The News
January 24, 2002

'Former INS official talks up gradual immigration reform'

From The News (Mexico City)

The former commissioner of the U.S. Immigration and Naturalization Service (INS) on Wednesday expressed doubt over short-term plans to legalize some four million Mexicans living in the United States.

Doris Meissner said it would be "very difficult" to carry out the legalization process in the short term, as hoped for by President Vicente Fox.

Mexico and the United States currently are considering immigration reforms, an issue put on hold following the Sept. 11 terrorist attacks in New York and Washington.

Interviewed by a Mexico City radio station, Meissner emphasized that such reforms must be approved by the U.S. Congress, "and a most difficult, political decision would be legalizing some eight to nine million undocumented immigrants, half of them Mexicans, because of the considerable problems it presents for the United States.

According to the National Population Council (Conapo), nearly 23 million people of Mexican origin live in the United States. The figure includes some nine million immigrants and their children born north of the border (an estimated 14 million), news agency AFP reported.

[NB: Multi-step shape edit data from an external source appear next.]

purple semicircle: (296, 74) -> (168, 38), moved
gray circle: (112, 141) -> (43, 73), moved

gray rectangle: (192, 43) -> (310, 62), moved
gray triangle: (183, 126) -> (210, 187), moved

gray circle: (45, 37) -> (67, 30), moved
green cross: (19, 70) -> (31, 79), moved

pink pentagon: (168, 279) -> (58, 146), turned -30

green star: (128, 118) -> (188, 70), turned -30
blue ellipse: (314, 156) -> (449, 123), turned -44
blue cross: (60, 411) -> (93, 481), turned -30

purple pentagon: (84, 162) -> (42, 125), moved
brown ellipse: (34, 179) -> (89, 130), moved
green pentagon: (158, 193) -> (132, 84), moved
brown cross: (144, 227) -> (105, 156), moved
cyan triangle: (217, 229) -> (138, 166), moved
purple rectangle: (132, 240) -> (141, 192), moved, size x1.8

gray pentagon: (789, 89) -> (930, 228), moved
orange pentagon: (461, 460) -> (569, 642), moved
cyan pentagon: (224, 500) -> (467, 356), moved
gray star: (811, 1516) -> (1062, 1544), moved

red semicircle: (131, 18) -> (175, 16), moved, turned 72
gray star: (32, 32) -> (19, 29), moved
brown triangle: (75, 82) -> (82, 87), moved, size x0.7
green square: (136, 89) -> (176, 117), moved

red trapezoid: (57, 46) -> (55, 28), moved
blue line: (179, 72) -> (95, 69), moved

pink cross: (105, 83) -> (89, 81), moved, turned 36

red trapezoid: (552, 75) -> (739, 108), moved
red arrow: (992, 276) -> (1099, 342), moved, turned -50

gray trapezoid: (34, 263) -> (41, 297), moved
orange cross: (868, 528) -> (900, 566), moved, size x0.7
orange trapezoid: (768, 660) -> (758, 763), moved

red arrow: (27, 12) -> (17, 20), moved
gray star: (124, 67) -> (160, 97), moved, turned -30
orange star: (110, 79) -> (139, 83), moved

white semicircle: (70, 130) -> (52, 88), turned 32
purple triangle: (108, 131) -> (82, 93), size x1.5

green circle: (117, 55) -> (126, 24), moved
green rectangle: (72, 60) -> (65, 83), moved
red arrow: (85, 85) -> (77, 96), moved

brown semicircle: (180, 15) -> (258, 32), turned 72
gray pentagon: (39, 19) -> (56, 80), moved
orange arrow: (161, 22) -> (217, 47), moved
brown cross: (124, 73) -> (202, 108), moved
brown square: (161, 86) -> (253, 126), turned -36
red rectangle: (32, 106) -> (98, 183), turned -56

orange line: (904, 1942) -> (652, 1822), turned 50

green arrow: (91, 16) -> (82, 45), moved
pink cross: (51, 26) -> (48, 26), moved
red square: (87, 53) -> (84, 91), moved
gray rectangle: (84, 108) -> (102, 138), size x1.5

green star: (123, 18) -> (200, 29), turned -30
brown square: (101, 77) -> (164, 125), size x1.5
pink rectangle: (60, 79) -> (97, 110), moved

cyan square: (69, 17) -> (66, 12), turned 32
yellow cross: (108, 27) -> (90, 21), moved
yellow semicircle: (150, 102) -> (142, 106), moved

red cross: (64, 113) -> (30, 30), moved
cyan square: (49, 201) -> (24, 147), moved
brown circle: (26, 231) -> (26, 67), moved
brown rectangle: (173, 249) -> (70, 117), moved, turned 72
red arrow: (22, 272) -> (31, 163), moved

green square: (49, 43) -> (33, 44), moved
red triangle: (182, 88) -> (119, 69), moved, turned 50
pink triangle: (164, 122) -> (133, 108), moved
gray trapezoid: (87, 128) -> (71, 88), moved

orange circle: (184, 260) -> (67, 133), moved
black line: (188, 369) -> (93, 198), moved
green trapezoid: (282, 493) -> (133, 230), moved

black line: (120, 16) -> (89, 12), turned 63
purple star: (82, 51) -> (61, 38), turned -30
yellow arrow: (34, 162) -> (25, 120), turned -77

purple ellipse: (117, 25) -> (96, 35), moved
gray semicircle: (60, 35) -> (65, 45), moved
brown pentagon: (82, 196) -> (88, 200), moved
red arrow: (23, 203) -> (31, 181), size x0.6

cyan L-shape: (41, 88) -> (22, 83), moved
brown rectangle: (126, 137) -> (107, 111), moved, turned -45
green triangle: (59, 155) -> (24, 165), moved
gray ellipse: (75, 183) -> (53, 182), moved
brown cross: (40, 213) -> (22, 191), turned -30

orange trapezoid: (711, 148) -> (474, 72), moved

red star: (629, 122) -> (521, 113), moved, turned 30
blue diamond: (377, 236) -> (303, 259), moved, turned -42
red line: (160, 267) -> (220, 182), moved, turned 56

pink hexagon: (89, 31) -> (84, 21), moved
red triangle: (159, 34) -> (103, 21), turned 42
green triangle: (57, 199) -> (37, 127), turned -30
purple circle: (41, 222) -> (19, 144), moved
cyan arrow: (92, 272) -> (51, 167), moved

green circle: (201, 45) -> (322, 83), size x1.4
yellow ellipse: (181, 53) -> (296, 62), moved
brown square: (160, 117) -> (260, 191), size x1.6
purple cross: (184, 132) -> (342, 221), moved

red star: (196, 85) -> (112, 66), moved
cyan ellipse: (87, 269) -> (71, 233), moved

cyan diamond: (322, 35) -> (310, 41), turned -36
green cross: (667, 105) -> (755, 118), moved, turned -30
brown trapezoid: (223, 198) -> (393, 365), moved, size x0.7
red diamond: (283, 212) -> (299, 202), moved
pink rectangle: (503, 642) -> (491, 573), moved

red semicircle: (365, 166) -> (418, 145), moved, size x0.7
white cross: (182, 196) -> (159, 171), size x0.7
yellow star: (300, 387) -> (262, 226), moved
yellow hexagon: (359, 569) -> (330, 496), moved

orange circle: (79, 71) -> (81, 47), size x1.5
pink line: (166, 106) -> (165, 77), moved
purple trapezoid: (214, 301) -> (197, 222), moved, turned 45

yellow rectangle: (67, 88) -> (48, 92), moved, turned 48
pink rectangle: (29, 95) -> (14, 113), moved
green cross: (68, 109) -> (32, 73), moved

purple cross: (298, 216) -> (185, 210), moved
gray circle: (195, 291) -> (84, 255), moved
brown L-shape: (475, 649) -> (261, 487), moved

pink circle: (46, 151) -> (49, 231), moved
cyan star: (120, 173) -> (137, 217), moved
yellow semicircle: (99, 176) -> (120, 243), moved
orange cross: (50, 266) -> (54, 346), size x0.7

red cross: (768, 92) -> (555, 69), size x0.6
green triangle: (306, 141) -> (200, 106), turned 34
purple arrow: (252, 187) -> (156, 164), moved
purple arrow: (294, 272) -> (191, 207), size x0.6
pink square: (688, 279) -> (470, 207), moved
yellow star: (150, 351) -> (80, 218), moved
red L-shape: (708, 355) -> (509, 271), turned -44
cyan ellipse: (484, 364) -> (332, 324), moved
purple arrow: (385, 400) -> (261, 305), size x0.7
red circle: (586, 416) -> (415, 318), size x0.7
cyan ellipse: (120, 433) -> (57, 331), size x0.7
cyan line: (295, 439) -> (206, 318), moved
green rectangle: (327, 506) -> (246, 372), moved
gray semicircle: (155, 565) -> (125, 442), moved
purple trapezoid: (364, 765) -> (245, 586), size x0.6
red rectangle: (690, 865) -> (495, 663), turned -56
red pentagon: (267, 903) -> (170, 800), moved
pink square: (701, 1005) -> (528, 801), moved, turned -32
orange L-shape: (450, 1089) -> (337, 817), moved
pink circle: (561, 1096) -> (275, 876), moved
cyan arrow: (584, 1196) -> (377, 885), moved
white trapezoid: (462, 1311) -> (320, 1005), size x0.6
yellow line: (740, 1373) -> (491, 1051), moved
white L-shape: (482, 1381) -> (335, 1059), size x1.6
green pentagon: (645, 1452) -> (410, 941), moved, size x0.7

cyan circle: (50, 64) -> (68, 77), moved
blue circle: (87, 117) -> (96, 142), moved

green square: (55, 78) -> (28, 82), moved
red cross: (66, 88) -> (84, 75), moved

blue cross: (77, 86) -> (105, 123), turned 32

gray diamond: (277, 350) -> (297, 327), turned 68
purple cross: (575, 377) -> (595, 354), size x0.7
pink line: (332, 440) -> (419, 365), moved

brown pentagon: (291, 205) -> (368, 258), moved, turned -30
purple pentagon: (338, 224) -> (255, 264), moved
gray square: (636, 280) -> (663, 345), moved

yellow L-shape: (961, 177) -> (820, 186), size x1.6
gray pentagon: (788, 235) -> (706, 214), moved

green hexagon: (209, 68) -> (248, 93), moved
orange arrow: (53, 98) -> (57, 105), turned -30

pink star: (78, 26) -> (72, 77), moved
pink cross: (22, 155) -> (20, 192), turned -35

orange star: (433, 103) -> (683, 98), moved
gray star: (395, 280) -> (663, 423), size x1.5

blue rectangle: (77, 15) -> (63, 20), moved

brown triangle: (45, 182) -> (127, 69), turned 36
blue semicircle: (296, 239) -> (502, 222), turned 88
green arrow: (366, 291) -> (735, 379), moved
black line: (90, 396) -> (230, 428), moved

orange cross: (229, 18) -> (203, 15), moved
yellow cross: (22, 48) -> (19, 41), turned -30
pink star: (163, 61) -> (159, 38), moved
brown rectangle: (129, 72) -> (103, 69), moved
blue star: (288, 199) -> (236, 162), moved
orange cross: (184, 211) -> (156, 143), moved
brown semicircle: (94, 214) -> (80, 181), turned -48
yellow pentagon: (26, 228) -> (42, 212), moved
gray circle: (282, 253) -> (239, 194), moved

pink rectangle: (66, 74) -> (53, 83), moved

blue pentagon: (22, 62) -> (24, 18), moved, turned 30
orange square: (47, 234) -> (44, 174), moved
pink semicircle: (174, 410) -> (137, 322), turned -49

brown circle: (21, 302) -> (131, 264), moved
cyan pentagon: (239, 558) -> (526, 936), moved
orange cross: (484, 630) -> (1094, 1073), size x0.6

Meissner said if the undocumented are legalized "they would earn the right to bring their families (to the United States), something which could mean 27 million additional inhabitants, posing an extremely high cost for the United States in regard to education and health services."

She also predicted another political stumbling block in the process "would be the precedent it would set, because current law doesn't allow the legalization of the undocumented meaning Congress would have to amend the law like it did in the mid-1980s opening the door to the legalization of more than two million Mexicans.

Furthermore, the U.S. justice apparatus has opposed "rewarding" those who entered illegally."

The former INS official said if an accord is reached, Mexico must assume responsibility in the matter "to help coordinate the flow and also help out to make such immigration orderly."

The benefits of a longer-term process would be a more-organized immigration flow, particularly through temporary work programs, Meissner said.

"The original goal was a reform which would change things profoundly," she said. "And to maintain its gradual development so Mexico could really grow through the North American Free Trade Agreement, strengthening its economy so as to reduce the outflow of immigrants."